W przeznaczonej do rozbiórki łódzkiej kamienicy zawaliły się stropy. Przyczyną katastrofy budowlanej był najprawdopodobniej zły stan budynku. Na szczęście nikt nie ucierpiał, ale jedna ze ścian gmachu może w każdej chwili runąć.
O tym, że w budynku przy ul. Kilińskiego w Łodzi wydarzyło się coś niepokojącego, poinformowała służby przypadkowa osoba, która przechodziła w pobliżu kamienicy.
- Zgłoszenie dostaliśmy w poniedziałek wieczorem. Okazało się, że runęły wszystkie trzy stropy w pustostanie - tłumaczy kpt. Piotr Gruszka z łódzkiej straży pożarnej.
Strażacy chcieli jak najszybciej sprawdzić, czy nikt nie znajduje się pod gruzami.
- Rozpoczęliśmy nawoływanie, sprawdziliśmy też gruzowisko za pomocą psów tropiących. Na szczęście okazało się, że w chwili zdarzenia nikogo nie było w kamienicy - wyjaśnia kpt. Gruszka.
Grozi zawaleniem
Strażacy podkreślają, że budynek może się zawalić. Szczególnie zagrożona jest jedna ze ścian szczytowych, znajdujących się w pobliżu terenów zielonych.

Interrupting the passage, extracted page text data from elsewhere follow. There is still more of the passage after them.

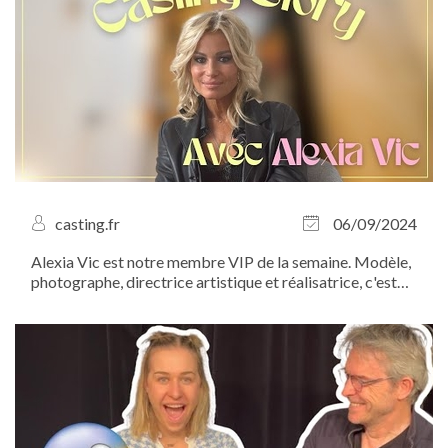
casting.fr
06/09/2024
Alexia Vic est notre membre VIP de la semaine. Modèle,
photographe, directrice artistique et réalisatrice, c'est
une artiste innovante qui n’hésite pas à mettre son talent
au service des autres. Son truc à elle, c’est la
photographie. Découvrez...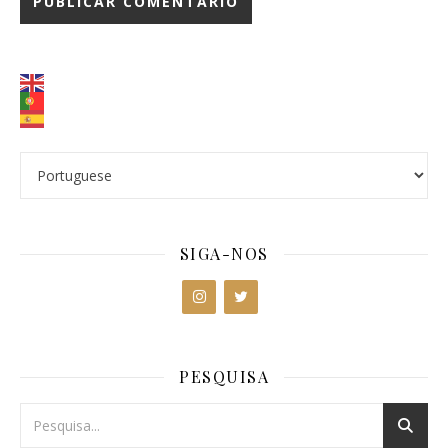
SIGA-NOS
PESQUISA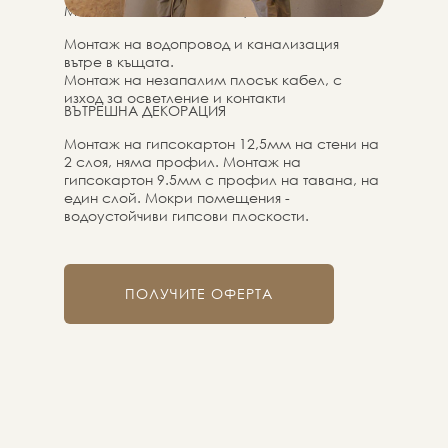
МОНТАЖ НА КОМУНИКАЦИИ
Монтаж на водопровод и канализация
вътре в къщата.
Монтаж на незапалим плосък кабел, с
изход за осветление и контакти
ВЪТРЕШНА ДЕКОРАЦИЯ
Монтаж на гипсокартон 12,5мм на стени на
2 слоя, няма профил. Монтаж на
гипсокартон 9.5мм с профил на тавана, на
един слой. Мокри помещения -
водоустойчиви гипсови плоскости.
ПОЛУЧИТЕ ОФЕРТА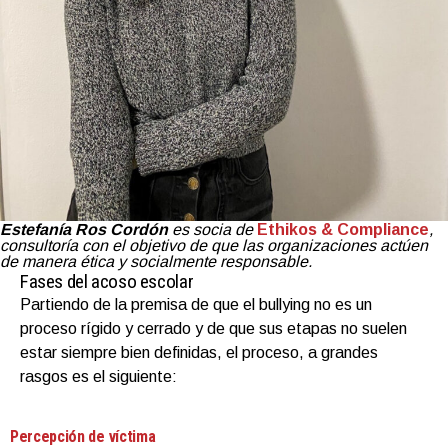
Estefanía Ros Cordón
es socia de
Ethikos & Compliance
,
consultoría con el objetivo de que las organizaciones actúen
de manera ética y socialmente responsable.
Fases del acoso escolar
Partiendo de la premisa de que el bullying no es un
proceso rígido y cerrado y de que sus etapas no suelen
estar siempre bien definidas, el proceso, a grandes
rasgos es el siguiente:
Percepción de víctima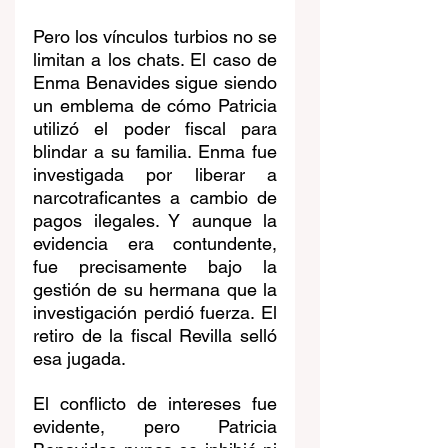
Pero los vínculos turbios no se 
limitan a los chats. El caso de 
Enma Benavides sigue siendo 
un emblema de cómo Patricia 
utilizó el poder fiscal para 
blindar a su familia. Enma fue 
investigada por liberar a 
narcotraficantes a cambio de 
pagos ilegales. Y aunque la 
evidencia era contundente, 
fue precisamente bajo la 
gestión de su hermana que la 
investigación perdió fuerza. El 
retiro de la fiscal Revilla selló 
esa jugada.
El conflicto de intereses fue 
evidente, pero Patricia 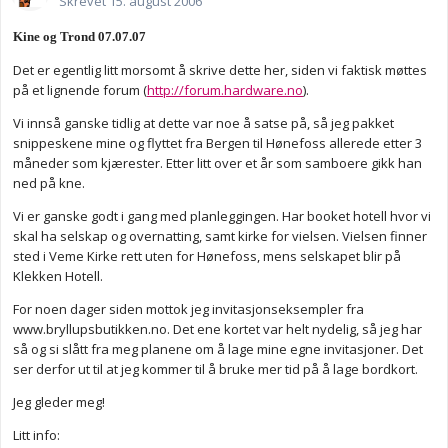
Skrevet
15. august 2006
Kine og Trond 07.07.07
Det er egentlig litt morsomt å skrive dette her, siden vi faktisk møttes
på et lignende forum (
http://forum.hardware.no
).
Vi innså ganske tidlig at dette var noe å satse på, så jeg pakket
snippeskene mine og flyttet fra Bergen til Hønefoss allerede etter 3
måneder som kjærester. Etter litt over et år som samboere gikk han
ned på kne.
Vi er ganske godt i gang med planleggingen. Har booket hotell hvor vi
skal ha selskap og overnatting, samt kirke for vielsen. Vielsen finner
sted i Veme Kirke rett uten for Hønefoss, mens selskapet blir på
Klekken Hotell.
For noen dager siden mottok jeg invitasjonseksempler fra
www.bryllupsbutikken.no. Det ene kortet var helt nydelig, så jeg har
så og si slått fra meg planene om å lage mine egne invitasjoner. Det
ser derfor ut til at jeg kommer til å bruke mer tid på å lage bordkort.
Jeg gleder meg!
Litt info: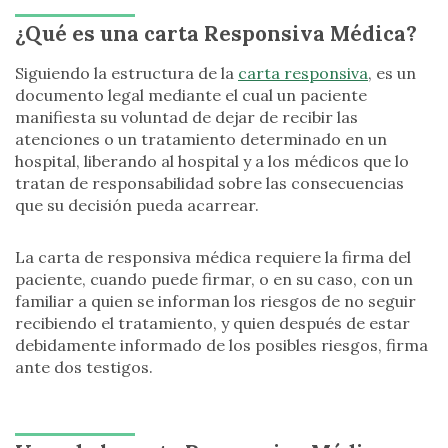
¿Qué es una carta Responsiva Médica?
Siguiendo la estructura de la
carta responsiva
, es un
documento legal mediante el cual un paciente
manifiesta su voluntad de dejar de recibir las
atenciones o un tratamiento determinado en un
hospital, liberando al hospital y a los médicos que lo
tratan de responsabilidad sobre las consecuencias
que su decisión pueda acarrear.
La carta de responsiva médica requiere la firma del
paciente, cuando puede firmar, o en su caso, con un
familiar a quien se informan los riesgos de no seguir
recibiendo el tratamiento, y quien después de estar
debidamente informado de los posibles riesgos, firma
ante dos testigos.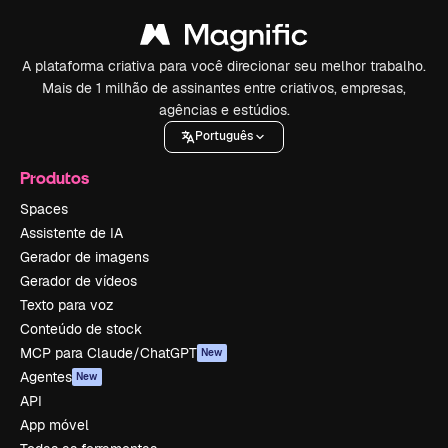
A plataforma criativa para você direcionar seu melhor trabalho.
Mais de 1 milhão de assinantes entre criativos, empresas,
agências e estúdios.
Português
Produtos
Spaces
Assistente de IA
Gerador de imagens
Gerador de vídeos
Texto para voz
Conteúdo de stock
MCP para Claude/ChatGPT
New
Agentes
New
API
App móvel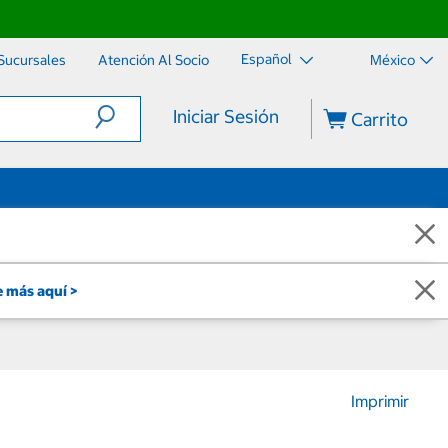
Español
Sucursales
Atención Al Socio
México
Iniciar Sesión
Carrito
 más aquí >
Imprimir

- Straż miejska zabezpieczyła już to miejsce, żeby nikt niepowołany nie podchodził do pustostanu - mówi przed kamerą TVN24 Gruszka.
O dalszym losie budynku zadecydować ma inspekcja nadzoru budowlanego. Stara kamienica najprawdopodobniej zostanie rozebrana.
Gmach przy Kilińskiego został w ubiegłym roku zakwalifikowany przez urzędników do rozbiórki ze względu na zły stan techniczny. Gmach stoi opuszczony od kilku lat.